30th May 2012: Several hours after i wrote the above, I decided i couldn't sleep and so ventured out for a midnight stroll through the house. No. Not to the kitchen (though anyone who knows me would have to make that assumption), but to get the ebook reader from the living room. Now, for some reason that i forget now, i decided to conduct this *excursion* in pitch darkness, confident as i was in my ability to avoid walking into tables and walls. And i did. I got back to my room safely. Which was when i had a spectacular fall, tripping over the Fellow's suitcase (which, btw, was right in the middle of the doorway). Now you remember i had an expensive gadget in my hand? Yeah. To save that, i sacrificed the right side of my body, landing quite efficiently, on my right palm. Where was the Fellow in all of this you ask? Snuggled under his blanket, snoring lightly. Anyway. I dusted myself off, cursed the man who was oblivious to his wife's predicament and crawled into bed. 
I spent the next 5 days with my right wrist in a bandage. The doctor i visited was mighty amused and a little concerned about my mental state because the last time i went to her was because I'd walked into a rusted metal peacock and needed a tetanus shot. Which, at my age, apparently, is a little weird. I want to know who decides these things. 

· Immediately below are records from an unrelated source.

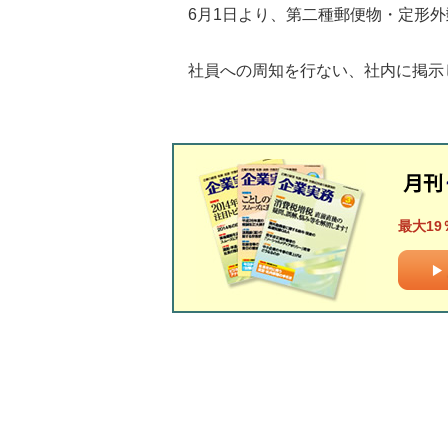
6月1日より、第二種郵便物・定形外
社員への周知を行ない、社内に掲示
最大19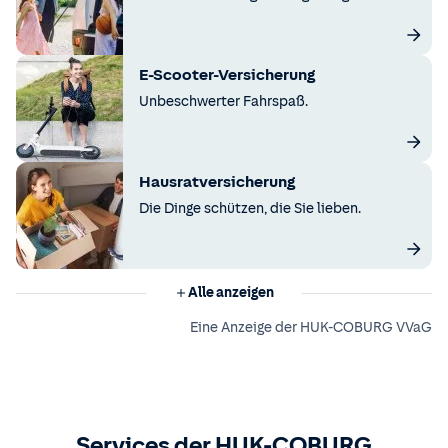
E-Scooter-Versicherung
Unbeschwerter Fahrspaß.
Hausratversicherung
Die Dinge schützen, die Sie lieben.
Alle anzeigen
Eine Anzeige der HUK-COBURG VVaG
Services der HUK-COBURG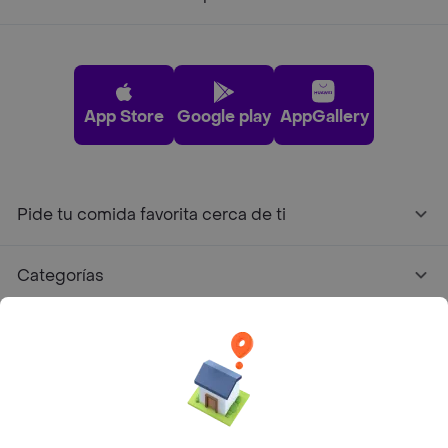
App Store
Google play
AppGallery
Pide tu comida favorita cerca de ti
Categorías
Únete a Rappi
Sobre Rappi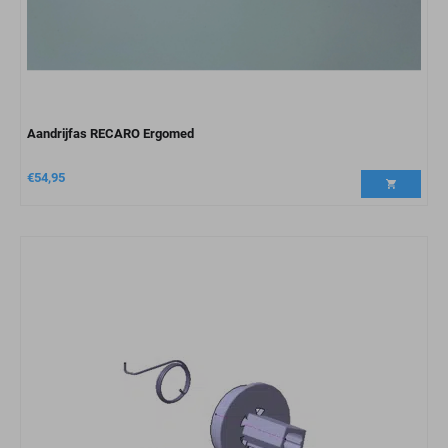
Aandrijfas RECARO Ergomed
€
54,95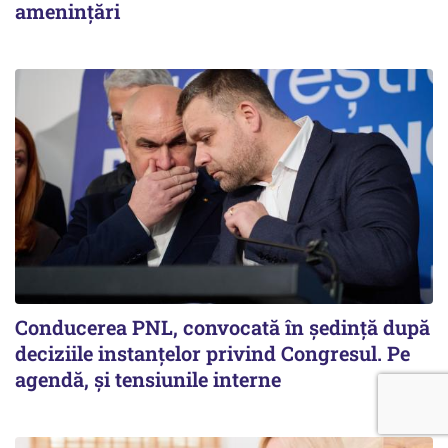
amenințări
Conducerea PNL, convocată în ședință după
deciziile instanțelor privind Congresul. Pe
agendă, și tensiunile interne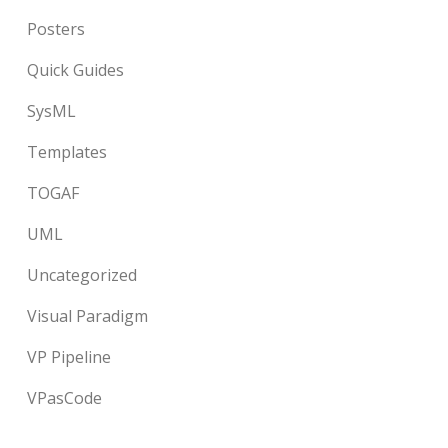
Posters
Quick Guides
SysML
Templates
TOGAF
UML
Uncategorized
Visual Paradigm
VP Pipeline
VPasCode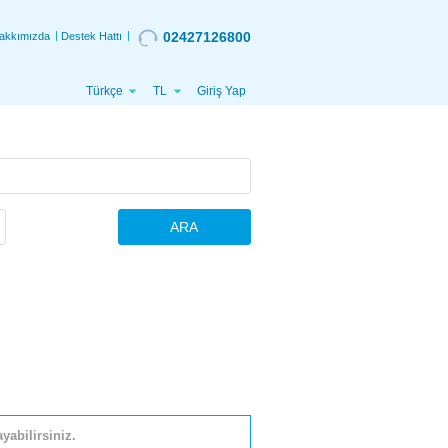
02427126800
akkımızda
Destek Hattı
Türkçe
TL
Giriş Yap
ARA
yabilirsiniz.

2nd June 2012: All day was spent recuperating from a dinner party the day before. I'd spent all day on my feet, first cooking a meal for some 8 people and then playing host. Thankfully we'd I'd make a good decision about the guest list and so not too much effort was spent entertaining them. Alcohol and embarrassing stories were enough. Of course, they also had their children to entertain/distract them as they went about systematically trying to break my new super cool coasters (and all because they had chickens drawn on them. But that's another story). Oh, and in other party related news, i'm now the italian food expert around here. Though credit goes entirely to the friend who very kindly gave me his red sauce  and lasagne recipe, which the Fellow has now requested i make at least once a week. Yes. I have my own Garfield.

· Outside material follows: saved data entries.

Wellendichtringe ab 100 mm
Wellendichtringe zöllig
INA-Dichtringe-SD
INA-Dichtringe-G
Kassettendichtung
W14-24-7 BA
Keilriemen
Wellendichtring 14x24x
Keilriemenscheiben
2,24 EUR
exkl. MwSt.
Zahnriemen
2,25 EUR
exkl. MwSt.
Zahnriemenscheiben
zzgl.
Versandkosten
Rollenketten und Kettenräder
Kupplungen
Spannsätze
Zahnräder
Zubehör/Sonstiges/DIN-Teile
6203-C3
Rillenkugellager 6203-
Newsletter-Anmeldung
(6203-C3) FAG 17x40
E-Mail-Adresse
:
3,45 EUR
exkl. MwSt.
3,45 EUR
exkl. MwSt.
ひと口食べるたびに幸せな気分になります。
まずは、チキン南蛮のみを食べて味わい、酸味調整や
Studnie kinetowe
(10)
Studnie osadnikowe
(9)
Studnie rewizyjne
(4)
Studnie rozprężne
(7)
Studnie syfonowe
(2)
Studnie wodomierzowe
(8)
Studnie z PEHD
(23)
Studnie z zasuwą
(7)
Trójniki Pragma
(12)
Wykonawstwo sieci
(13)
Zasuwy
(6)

5th June 2012: Here i am. Procrastinating. Hoping like hell i can get off that stool sometime soon.  

Thursday, April 5, 2012

Panic Mode: On

Tomorrow is our first dinner party since we've come to Pune. Some 20 people are expected (not counting children) and in a fit of craziness, i decided to do all the cooking. Needless to say, panic set in long before i started typing this out. In fact, the only reason i'm even writing this is because i can't cook/prep any more tonight. Why? Because my refrigerator has no space left in it to store anything till tomorrow morning. And so i have a few free moments before i force myself to go to bed. 

Anyway, my hands smell of garlic and my clothes are splattered with yummy italian tomato sauce. There is *so* much more to do that one part of me wants to throw my hands up in the air and run around the house screaming. The other (nuts) part of me wants to continue cooking through the night. But then the Indian part of me emerges and i think that if i do all the chopping and prep work tonight, what will my maid do tomorrow morning. What? Don't judge. I'm a very nice employee. She could have been doing all the cooking you know. And i could have spent that time painting my nails and trying on outfits. Ok, yeah. No. I would have just slept with my head under the AC draft till it was time to make small talk.

So. Here we are. The terrace has been washed and made tidy. The room where the children will be contained  given space to play has been dusted and cleaned up - meaning that everything that had to be moved has been dumped in the spare room, which will simply be locked up before the guests arrive.  The added advantage being that we have one room less to clean. The living and dining rooms (or that part of the house which guests will have access to) will be prettied up and dusted in the evening tomorrow. There is also a page long list of things-to-do-before-party-starts that i have, but i shan't bore you with that. Unless my party is a disaster and i have to vent here about all the things i should've done and didn't do. 

In the mean time, i'm off to bed where i shall try desperately hard to sleep and not lie staring at the ceiling, fighting the impulse to count spoons and plates at 3 am. 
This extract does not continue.